▶ Data entries
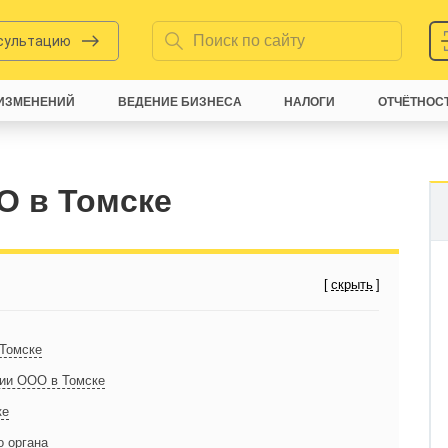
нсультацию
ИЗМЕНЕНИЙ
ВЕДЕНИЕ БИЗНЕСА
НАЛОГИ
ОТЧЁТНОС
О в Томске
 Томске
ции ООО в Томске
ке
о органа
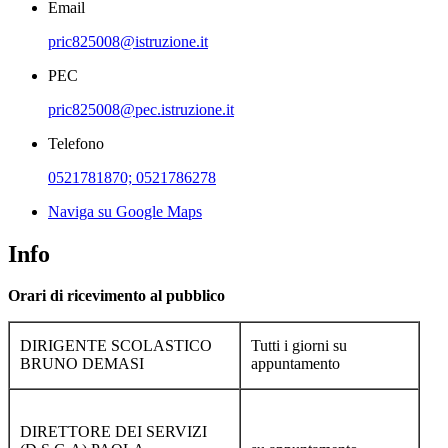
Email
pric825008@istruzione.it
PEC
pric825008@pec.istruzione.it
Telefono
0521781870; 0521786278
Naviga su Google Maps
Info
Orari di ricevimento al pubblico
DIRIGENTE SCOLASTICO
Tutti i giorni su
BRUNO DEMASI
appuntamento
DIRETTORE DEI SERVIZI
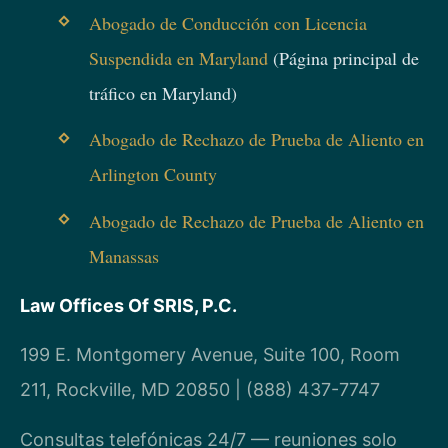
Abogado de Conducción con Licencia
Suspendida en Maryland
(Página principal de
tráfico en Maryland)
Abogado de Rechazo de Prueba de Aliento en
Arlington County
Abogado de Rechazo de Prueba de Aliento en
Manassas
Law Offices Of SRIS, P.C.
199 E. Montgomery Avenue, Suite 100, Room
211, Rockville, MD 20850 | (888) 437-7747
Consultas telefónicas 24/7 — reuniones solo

▶ What to work on
The required output is a verbatim repetition of the lines from the opening of the entries above through the line containing "211, Rockville, MD 20850 | (888) 437-7747", inclusive, with no pictures and nothing else.

▶ Answer to this problem
нсультацию
ИЗМЕНЕНИЙ
ВЕДЕНИЕ БИЗНЕСА
НАЛОГИ
ОТЧЁТНОС
О в Томске
 Томске
ции ООО в Томске
ке
о органа
Email
pric825008@istruzione.it
PEC
pric825008@pec.istruzione.it
Telefono
0521781870; 0521786278
Naviga su Google Maps
Info
Orari di ricevimento al pubblico
DIRIGENTE SCOLASTICO
Tutti i giorni su
BRUNO DEMASI
appuntamento
DIRETTORE DEI SERVIZI
Abogado de Conducción con Licencia
Suspendida en Maryland
(Página principal de
tráfico en Maryland)
Abogado de Rechazo de Prueba de Aliento en
Arlington County
Abogado de Rechazo de Prueba de Aliento en
Manassas
Law Offices Of SRIS, P.C.
199 E. Montgomery Avenue, Suite 100, Room
211, Rockville, MD 20850 | (888) 437-7747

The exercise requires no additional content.